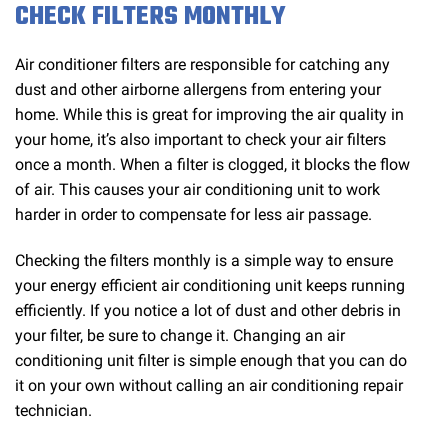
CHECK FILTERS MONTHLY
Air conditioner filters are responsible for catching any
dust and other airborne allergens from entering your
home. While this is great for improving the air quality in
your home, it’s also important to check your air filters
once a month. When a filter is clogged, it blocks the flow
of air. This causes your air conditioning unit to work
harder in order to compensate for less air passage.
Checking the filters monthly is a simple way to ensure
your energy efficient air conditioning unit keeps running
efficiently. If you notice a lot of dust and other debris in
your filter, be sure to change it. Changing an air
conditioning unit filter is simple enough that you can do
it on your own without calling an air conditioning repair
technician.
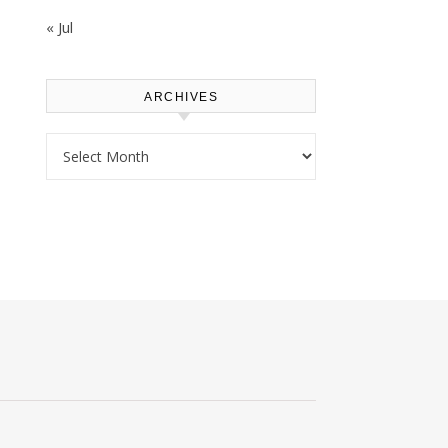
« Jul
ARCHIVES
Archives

■ ■ ■ ■ ■

• **What to work on**
Reproduce the listing above from the line that contains "efficiently. If you" through its final line, exactly and with nothing added. Omit the images.

• **Answer for the task**
efficiently. If you notice a lot of dust and other debris in
your filter, be sure to change it. Changing an air
conditioning unit filter is simple enough that you can do
it on your own without calling an air conditioning repair
technician.
« Jul
ARCHIVES
Archives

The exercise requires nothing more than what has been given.